Winnie-the-Pooh Eeyore Tigger
Winnie-the-Pooh helps explain Brexit - Remainers have become Eeyores, while Leavers are Tiggers Getty

But here's the thing: Eeyores don't like politicians who simply reflect their anxieties back at them. To win, the candidate must also offer solutions, or at least a sense that there is a way to make things better.

Think of the Brexit referendum. While the electorate had its share of Eeyores, Vote Leave could not have won had it run the nativist and inward-looking campaign that Remainers now retrospectively imagine. It had to offer a bright vision – a vision of a global Britain, making its own laws, spending its own money, setting its own priorities, becoming more democratic.

The referendum result has turned prominent Remainers into Eeyores, determined to predict disaster, responding to every bit of good economic news by saying, "Just you wait!" It is not a good look. Many pundits are incredulous that the polls suggest a further swing to Leave since the referendum.

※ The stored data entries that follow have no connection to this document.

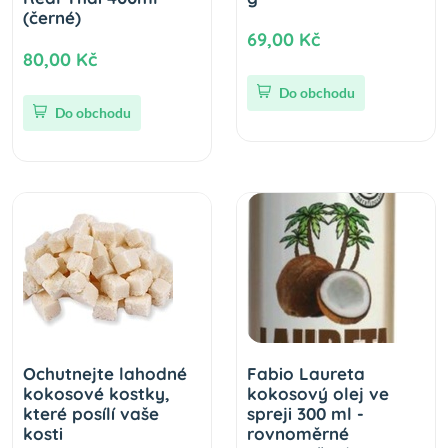
(černé)
69,00 Kč
80,00 Kč
Do obchodu
Do obchodu
Ochutnejte lahodné
Fabio Laureta
kokosové kostky,
kokosový olej ve
které posílí vaše
spreji 300 ml -
kosti
rovnoměrné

How, they demand, can voters be so impervious to all the warnings of imminent disaster? The answer is obvious: voters are put off by Eeyorish politicians, especially when those politicians give the impression of hoping for bad news so as to be able to say "I told you so".

Avoid at all costs, I told my Winnipeg audience, the temptation to belittle good economic news. Don't ever let yourself say: "Yeah, well, 4.5% growth sounds impressive until you realise it's all built on debt." People may see the truth of it; but they won't thank you for pointing it out. Better by far to say: "Great news about the economic growth: it's a vindication of all the things we did in office. We hope that the Liberals can see it too, and that they don't blow it away."

Which brings me back to British politics. Curiously, all the main parties are currently adopting a more-or-less Eeyorish tone. I say "curiously" because employment, growth, stocks, output, exports and retail activity are all rising.

Jeremy Corbyn conjures a vision of Britain so far removed from lived experience as to be delusional: a Britain in which City fat-cats clink champagne glasses while ragged urchins press their noses against the window.

But Theresa May isn't exactly hymning the triumphs of the government which she has either led or served in successfully for seven years. She keeps being rude about business executives, and stressing social inequality, which gives credence to Corbyn's narrative.

There is little to be Eeyorish about. The success of the economy has confounded the predictions made during the referendum campaign. School standards are improving. Crime rates are tumbling. Power is being decentralised. Britain leads the world in law, education, fintech and the audio-visual sector.

All we need is politicians who will say so: friendly Tiggers, Grand Tiggers, Large and Helpful Tiggers. Tiggers, in short, who radiate hope.